→ **WORK INSTRUCTION**: From the first line to the last, reproduce the data exactly.

(Stored data entries)
====

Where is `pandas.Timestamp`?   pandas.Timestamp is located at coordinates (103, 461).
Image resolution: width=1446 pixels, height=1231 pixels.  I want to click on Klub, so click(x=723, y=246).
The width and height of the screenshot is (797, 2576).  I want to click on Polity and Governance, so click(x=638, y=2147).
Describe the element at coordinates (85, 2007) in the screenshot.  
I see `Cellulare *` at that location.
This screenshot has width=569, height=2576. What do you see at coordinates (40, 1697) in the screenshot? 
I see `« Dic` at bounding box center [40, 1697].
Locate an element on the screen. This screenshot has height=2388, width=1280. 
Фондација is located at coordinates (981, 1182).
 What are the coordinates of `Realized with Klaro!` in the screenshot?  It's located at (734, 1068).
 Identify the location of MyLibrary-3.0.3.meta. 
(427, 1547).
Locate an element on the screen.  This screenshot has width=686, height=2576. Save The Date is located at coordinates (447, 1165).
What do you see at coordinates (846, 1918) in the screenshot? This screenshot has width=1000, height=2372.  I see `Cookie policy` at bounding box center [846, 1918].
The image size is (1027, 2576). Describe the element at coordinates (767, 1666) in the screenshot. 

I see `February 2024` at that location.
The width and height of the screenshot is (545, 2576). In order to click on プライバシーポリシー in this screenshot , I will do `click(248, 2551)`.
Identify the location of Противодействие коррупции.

====

→ **TASK SOLUTION**:
Where is `pandas.Timestamp`?   pandas.Timestamp is located at coordinates (103, 461).
Image resolution: width=1446 pixels, height=1231 pixels.  I want to click on Klub, so click(x=723, y=246).
The width and height of the screenshot is (797, 2576).  I want to click on Polity and Governance, so click(x=638, y=2147).
Describe the element at coordinates (85, 2007) in the screenshot.  
I see `Cellulare *` at that location.
This screenshot has width=569, height=2576. What do you see at coordinates (40, 1697) in the screenshot? 
I see `« Dic` at bounding box center [40, 1697].
Locate an element on the screen. This screenshot has height=2388, width=1280. 
Фондација is located at coordinates (981, 1182).
 What are the coordinates of `Realized with Klaro!` in the screenshot?  It's located at (734, 1068).
 Identify the location of MyLibrary-3.0.3.meta. 
(427, 1547).
Locate an element on the screen.  This screenshot has width=686, height=2576. Save The Date is located at coordinates (447, 1165).
What do you see at coordinates (846, 1918) in the screenshot? This screenshot has width=1000, height=2372.  I see `Cookie policy` at bounding box center [846, 1918].
The image size is (1027, 2576). Describe the element at coordinates (767, 1666) in the screenshot. 

I see `February 2024` at that location.
The width and height of the screenshot is (545, 2576). In order to click on プライバシーポリシー in this screenshot , I will do `click(248, 2551)`.
Identify the location of Противодействие коррупции.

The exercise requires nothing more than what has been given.